Margins Above a Truer Average
This method (above) assumes that the average Game Score is 50. Of course, the actual average Game Score is (a) higher in some seasons than in others, and (b) influenced by the park. To move forward from this point, we need to remove those biases from the data. Our list is dominated by 1963-1972 pitchers because those were pitching-dominated years.
To remove those biases, we begin by figuring the average game score at home and on the road for every team in the data. For example, the 1923 Philadelphia Phillies pitchers had an average Game Score, in their home games within my data, of 33.6. They had the worst pitching staff in the league, park-adjusted, and they also had a park factor of 144. The combination made the average Game Scores of their starting pitchers, for the season, 39.0—33.6 at home, and 44.4 on the road. The 1968 Cleveland Indians had an average starting pitcher Game Score of 61.6, the highest in the data—61.5 at home, and 61.8 on the road. Their starting rotation was Luis Tiant (21-9, 1.60 ERA), Sam McDowell (15-14, 1.81), Sonny Siebert (12-10, 2.97) and Stan Williams (13-11, 2.50), and Steve Hargan (8-15, 4.15).
I figured the Average Game Score for every team’s pitchers, home and road, and also and equally important, the Average Game Score for every team’s opposing pitchers, home and road. Based on that data, we can calculate a Park Effect for each park in each season. These park effects work backwards from traditional park effects; that is, a hitter’s park leads to low Game Scores for the pitchers, thus a park effect below 100, whereas a pitcher’s park leads to high Game Scores, thus a park effect above 100. Also, of course, park effects derived from Game Scores are not a perfect linear match with Park Effects derived from runs scored.

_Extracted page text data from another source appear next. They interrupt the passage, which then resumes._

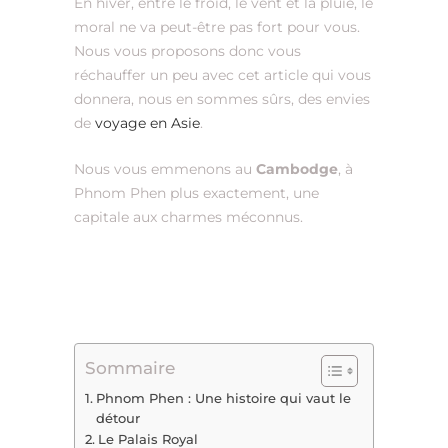
En hiver, entre le froid, le vent et la pluie, le
moral ne va peut-être pas fort pour vous.
Nous vous proposons donc vous
réchauffer un peu avec cet article qui vous
donnera, nous en sommes sûrs, des envies
de
voyage en Asie
.
Nous vous emmenons au
Cambodge
, à
Phnom Phen plus exactement, une
capitale aux charmes méconnus.
Sommaire
Phnom Phen : Une histoire qui vaut le
détour
Le Palais Royal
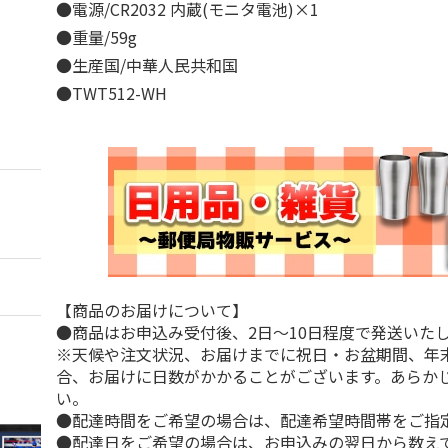
●電源/CR2032 内蔵(モニタ電池)×1
●重量/59g
●生産国/中華人民共和国
●TWT512-WH
【商品のお届けについて】
●商品はお申込み受付後、2日～10日程度で発送いた
※天候や注文状況、お届けまでに祝日・お盆期間、年
合、お届けに日数がかかることがございます。あらか
い。
●配達時間をご希望の場合は、配達希望時間帯をご指
●配達日をご希望の場合は、お申込みの翌日から数えて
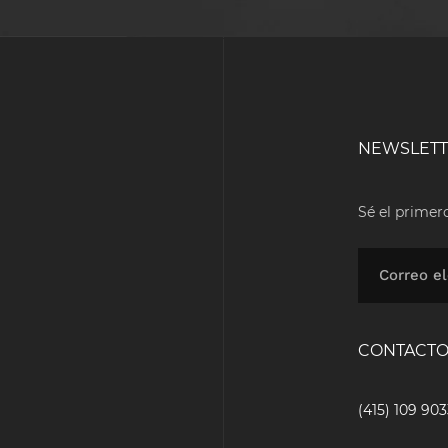
NEWSLET
Sé el primer
CONTACT
(415) 109 90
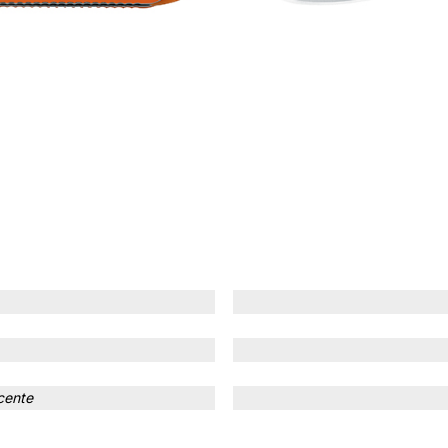
cente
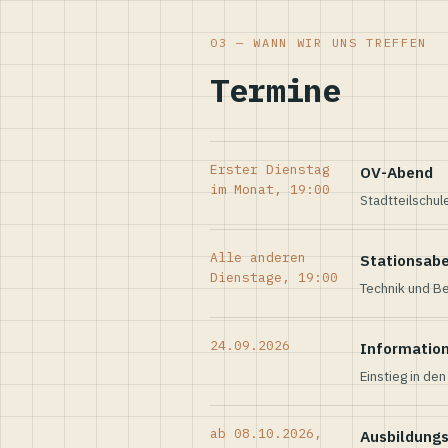
03 — WANN WIR UNS TREFFEN
Termine
Erster Dienstag
OV-Abend
im Monat, 19:00
Stadtteilschul
Alle anderen
Stationsab
Dienstage, 19:00
Technik und Be
24.09.2026
Informatio
Einstieg in de
ab 08.10.2026,
Ausbildung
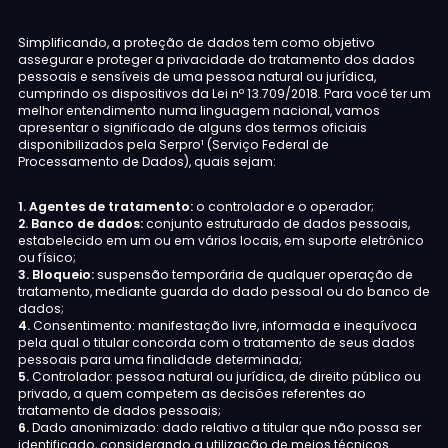
Simplificando, a proteção de dados tem como objetivo
assegurar e proteger a privacidade do tratamento dos dados
pessoais e sensíveis de uma pessoa natural ou jurídica,
cumprindo os dispositivos da Lei nº 13.709/2018. Para você ter um
melhor entendimento numa linguagem nacional, vamos
apresentar o significado de alguns dos termos oficiais
disponibilizados pela Serpro¹ (Serviço Federal de
Processamento de Dados), quais sejam:
1.
Agentes de tratamento:
o controlador e o operador;
2.
Banco de dados:
conjunto estruturado de dados pessoais,
estabelecido em um ou em vários locais, em suporte eletrônico
ou físico;
3.
Bloqueio:
suspensão temporária de qualquer operação de
tratamento, mediante guarda do dado pessoal ou do banco de
dados;
4.
Consentimento: manifestação livre, informada e inequívoca
pela qual o titular concorda com o tratamento de seus dados
pessoais para uma finalidade determinada;
5.
Controlador: pessoa natural ou jurídica, de direito público ou
privado, a quem competem as decisões referentes ao
tratamento de dados pessoais;
6.
Dado anonimizado: dado relativo a titular que não possa ser
identificado, considerando a utilização de meios técnicos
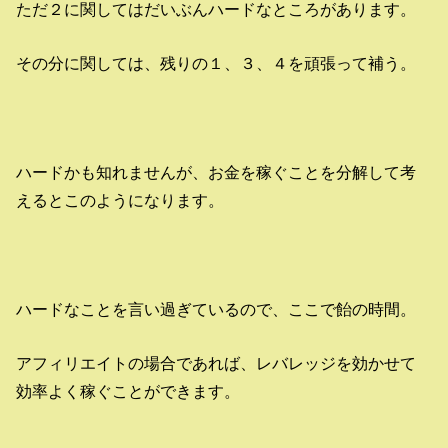
ただ２に関してはだいぶんハードなところがあります。
その分に関しては、残りの１、３、４を頑張って補う。
ハードかも知れませんが、お金を稼ぐことを分解して考
えるとこのようになります。
ハードなことを言い過ぎているので、ここで飴の時間。
アフィリエイトの場合であれば、レバレッジを効かせて
効率よく稼ぐことができます。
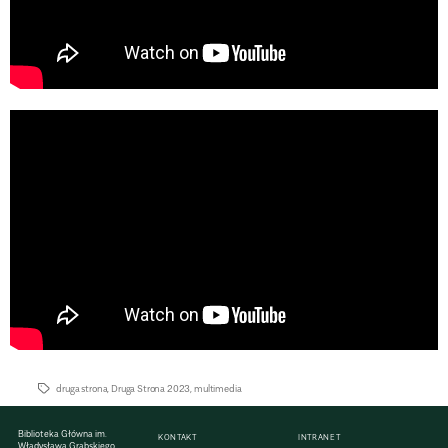
druga strona
,
Druga Strona 2023
,
multimedia
Biblioteka Główna im.
KONTAKT
INTRANET
Władysława Grabskiego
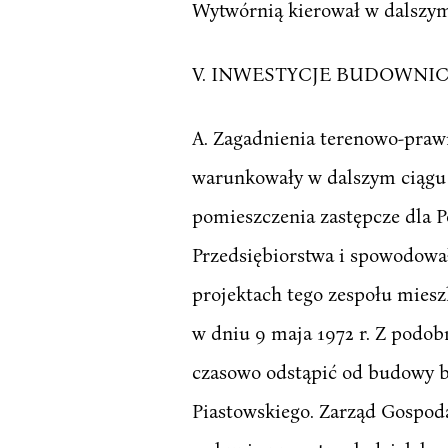
Wytwórnią kierował w dalszym
V. INWESTYCJE BUDOWNI
A. Zagadnienia terenowo-praw
warunkowały w dalszym ciągu 
pomieszczenia zastępcze dla 
Przedsiębiorstwa i spowodowa
projektach tego zespołu mies
w dniu 9 maja 1972 r. Z podo
czasowo odstąpić od budowy b
Piastowskiego. Zarząd Gospod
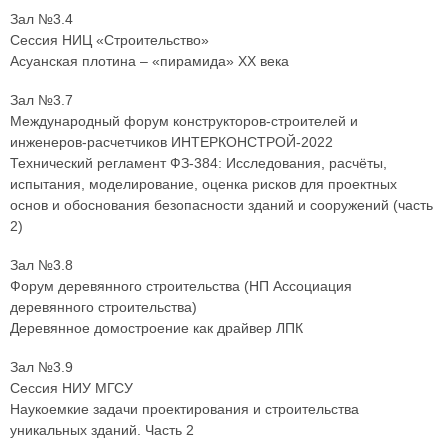
Зал №3.4
Сессия НИЦ «Строительство»
Асуанская плотина – «пирамида» ХХ века
Зал №3.7
Международный форум конструкторов-строителей и
инженеров-расчетчиков ИНТЕРКОНСТРОЙ-2022
Технический регламент ФЗ-384: Исследования, расчёты,
испытания, моделирование, оценка рисков для проектных
основ и обоснования безопасности зданий и сооружений (часть
2)
Зал №3.8
Форум деревянного строительства (НП Ассоциация
деревянного строительства)
Деревянное домостроение как драйвер ЛПК
Зал №3.9
Сессия НИУ МГСУ
Наукоемкие задачи проектирования и строительства
уникальных зданий. Часть 2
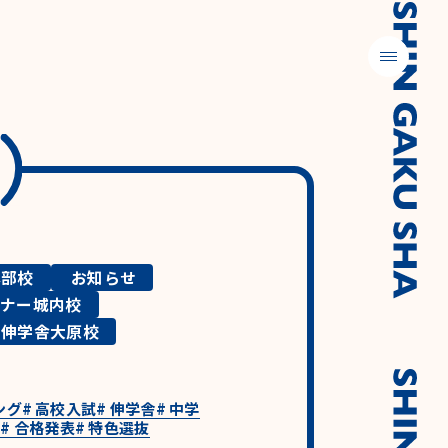
メニュー
本部校
お知らせ
ミナー城内校
伸学舎大原校
ング
#
高校入試
#
伸学舎
#
中学
験
#
合格発表
#
特色選抜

With the park effects and the team averages, we can calculate the "actual" or "true" average for every game—that is, the expected Game Score for the start, based on the team and the park. This also adjusts for year-to-year differences, of course, since each team is within a season. The highest expected Game Score for any game(s) in the data is 63.48, which is the Expected Game Score against the 1965 New York Mets for their games played in Dodger Stadium. The Mets had a terrible offense, scoring just 495 runs that season despite playing in a hitter’s park. Dodger Stadium had a Park Effect of 76. The combination would expect to yield very high average game scores. The second-highest average for any situation, 63.22, would be the 1965 Mets playing in the Astrodome.
On the other end of the spectrum, the lowest expected Game Score would be for the pitcher facing the 1936 New York Yankees in Sportsman’s Park in St. Louis. The 1936 Yankees had a famously intimidating offense, which scored 1,065 runs, and Sportsman’s Park was the best hitter’s park in the league, with a Park Effect of 120 (the park run effect. The park effect on Game Scores was .882.) The combination yields an expected Game Score, facing the 1936 Yankees in Sportsman’s park, of 35.22.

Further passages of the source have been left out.